In fact very soon, many other male elephants started emulating Rambo and started frequenting the fence, and it resulted in some 15-25 elephants at any given time staying close to the fence, with the hope of getting some tasty tit-bit, from people passing in vehicles along the road. No amount of efforts to prevent passers feeding the elephants was successful, and eventually it became a major attraction, providing unique photo opportunities with wild elephants in such close proximity.
There were many debates and controversies about this activity, and there were even some suggestions, that if it were properly controlled, this would be a good tourist attraction. However, all this changed about a year and half ago, when the Department of Wildlife Conservation n(DWC) realized that they could not properly enforce the no- feeding rule along the Thanamalwila roadside, and erected a second electric fence behind the existing one.

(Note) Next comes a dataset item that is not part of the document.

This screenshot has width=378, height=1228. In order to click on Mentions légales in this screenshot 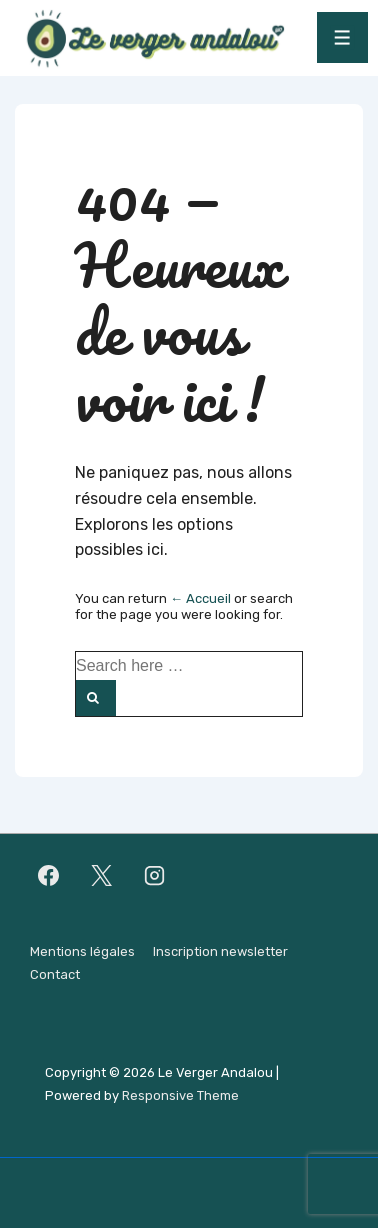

A large amount of money was spent on this second deterrent barrier, which extends from the end of the reservoir bund, right up to the corner of the park boundary on the Thanamalwila road up to the 25th Km post. This has proven to be quite successful, and today there are no elephants along this stretch of the road.
However, the authorities had not bargained for Rambo. Unable to indulge in his favorite past time, he now started swimming across the edge of the reservoir and got on to the steep embankment along the reservoir bund, to access the roadway ( where there was only a single fence) to solicit food from vehicles passing by.
While this is quite an amusing and intriguing sight, which attracted lot of attention, there was concern that Rambo was getting too dependent on this type of food. He seemed to be quite content to stay along the bund, eating whatever little vegetation is there was and looking out for the additional favorite ‘tit bits given by passers-by’.
Dr. Vijitha Perera, Senior Wildlife Veterinarian, DWC told me that Rambo more or less spends most of his time on the bund, which means that he may not be getting adequate nutrition from anywhere else. In fact, a closer look at Rambo revealed that his body condition was not that great. No doubt, he was advancing in age (he would be about 40 years now), but I still felt that the deterioration could be because he is not getting enough proper food. The DWC had tried on several occasions to chase him back into the park, by lighting elephant deterrent fire crackers (ali wedi), but apparently, he swims back across after the authorities have left.
Last week Dr. Vijitha told me that he had noticed another very disturbing observation where Rambo’s legs and belly were swollen and distended. He felt this was because Rambo was not getting any sleep, or proper exercise by staying on the bund continuously, and that his body weight was causing fluid to collect in his lower extremities.
Immediately Dr. Vijitha had begun treating him, and also had tried feeding him more nutritious food.
However last Saturday I received a call from him that Rambo was missing from the bund. Efforts to locate him have been so far futile. If he has gone back into the park, then on the one hand it may be a good sign but the veterinary surgeon needs to monitor him and continue the treatment. On the other hand, he may have gone back into the park and collapsed somewhere.
The search continues, with all the trackers having been alerted to keep a look out for Rambo. But given his demeanor and the behavior he has learned over many years, it is difficult to imagine that he will suddenly stay away from his favorite haunt for so long, unless he is badly ill, or something more serious has happened to him.
While certainly everyone will hope and pray that we are all proved wrong, the prognosis is not good, and all logical evidence indicates that Rambo may be no more in the land of the living.
It is indeed, sad that we do not pay enough attention to such iconic individuals and make special efforts to safeguard them. They are the ones who create the human interest stories with their charismatic personalities. This in turn fuels public interest and opinion, and helps publicize and drawn attention to the plight that is befalling these gentle giants, who roam this island of ours.